Do I try to move Brynlee and I myself?
Do we just forget about his leave and just go to him?
Do I hire someone to do this for me?

It really amazes me that when you find yourself in the most twisted/helpless of situations that God can really show through and show who is really in control.
Within two days of John being "back at work," the furloughed personnel that conduct these exams were sent back to work (without pay) and John was able to make his exam appointments to finally get his leave granted to him (like he hadn't earned it yet or something?).
We officially bought a plane ticket yesterday for him to finally come to Colorado on October 21st.
Although that still feels like a world away from now, I think after all this, we can get through one more week!

John with Patterson and his family.
They had a "Welcome Home"
dinner for him, so blessed!
John also surprised me with instead of taking the "usual" two weeks of post deployment leave, he's going to take the maximum of 30 days off so we can not only move, but truly live together as a family for a while before we establish our new family life/routine.
Maybe even go on a family vacation...who knows. ;)

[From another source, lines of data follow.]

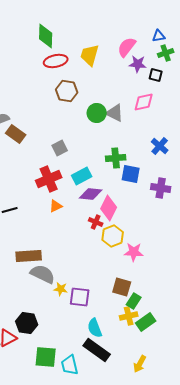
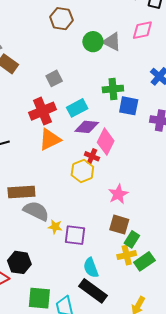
orange triangle: (56, 206) -> (50, 139), size x1.6
yellow hexagon: (113, 236) -> (82, 171), moved
pink star: (134, 252) -> (118, 194), moved, turned -30

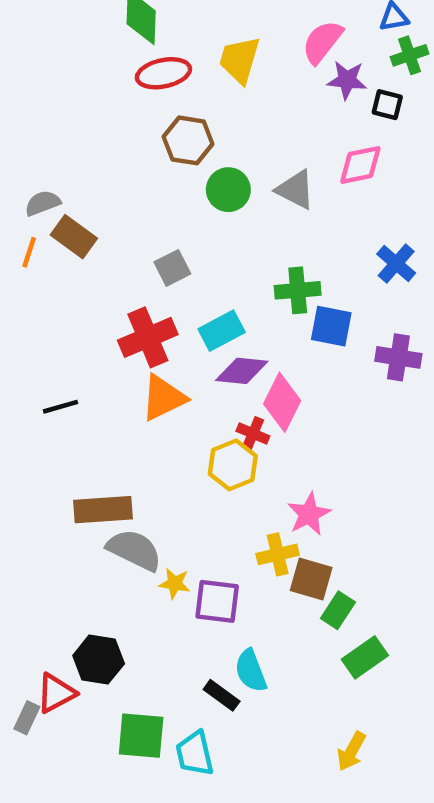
green circle: (93, 42) -> (228, 190), moved
yellow cross: (127, 255) -> (278, 554), moved
black rectangle: (93, 291) -> (222, 695), moved, size x0.6

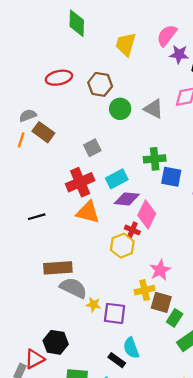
red ellipse: (163, 73) -> (59, 78), moved
orange triangle: (163, 398) -> (88, 212), turned 40

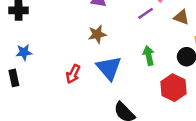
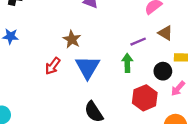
purple line: (146, 13) -> (138, 42), moved
brown star: (97, 34) -> (72, 39), moved, turned 30

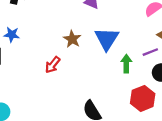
purple line: (138, 42) -> (150, 52), moved
blue triangle: (87, 67) -> (107, 39), moved

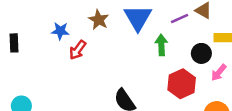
blue star: (12, 35) -> (60, 31), moved
purple line: (150, 52) -> (180, 18), moved

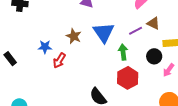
black rectangle: (14, 43) -> (10, 59), turned -32
red hexagon: (182, 84) -> (128, 78), moved

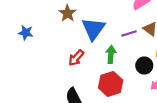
brown star: (74, 36) -> (67, 13), moved
red arrow: (59, 61) -> (76, 58), moved

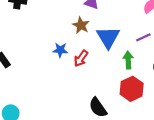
blue star: (26, 33) -> (60, 50), moved
red arrow: (76, 58) -> (81, 58), moved

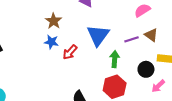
brown star: (81, 25) -> (54, 21), moved

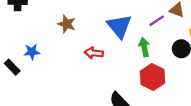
blue star: (51, 42) -> (32, 52), moved
red arrow: (70, 52) -> (94, 53), turned 70

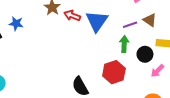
green arrow: (144, 47) -> (124, 44), moved
red arrow: (94, 53) -> (72, 16), moved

We're so blessed to have such a supportive group of family and friends here in CO, that one more week with out daddy, although not ideal, is totally doable.
We're also blessed with our friends, we call family, back in NC that are such a huge support system especially while John is there readjusting.
One thing I have learned while being married to the military is that the relationships you invest in while living this lifestyle, they really can be invaluable and forever.
I could go on forever about the benefits and blessings I've been given by having some of the most patient, selfless, understanding, and flexible friends and families there that have made our time at Bragg bearable and makes me excited to go back, even if it means leaving our "real" family.